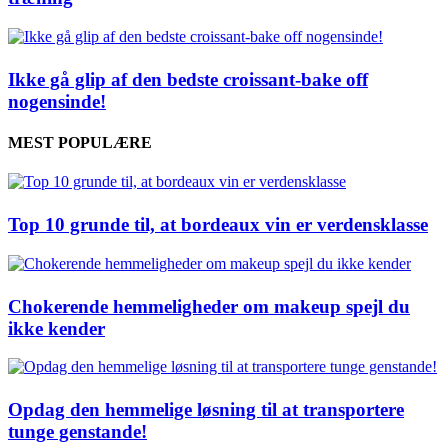
Ikke gå glip af den bedste croissant-bake off
nogensinde!
MEST POPULÆRE
Top 10 grunde til, at bordeaux vin er verdensklasse
Chokerende hemmeligheder om makeup spejl du
ikke kender
Opdag den hemmelige løsning til at transportere
tunge genstande!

======

**WHAT THE TASK ASKS**: Starting with the line that contains "Chokerende hemmeligheder om makeup spejl du", return each line through the last one of the data above, exactly as written and nothing more.

**FINAL ANSWER**:
Chokerende hemmeligheder om makeup spejl du
ikke kender
Opdag den hemmelige løsning til at transportere
tunge genstande!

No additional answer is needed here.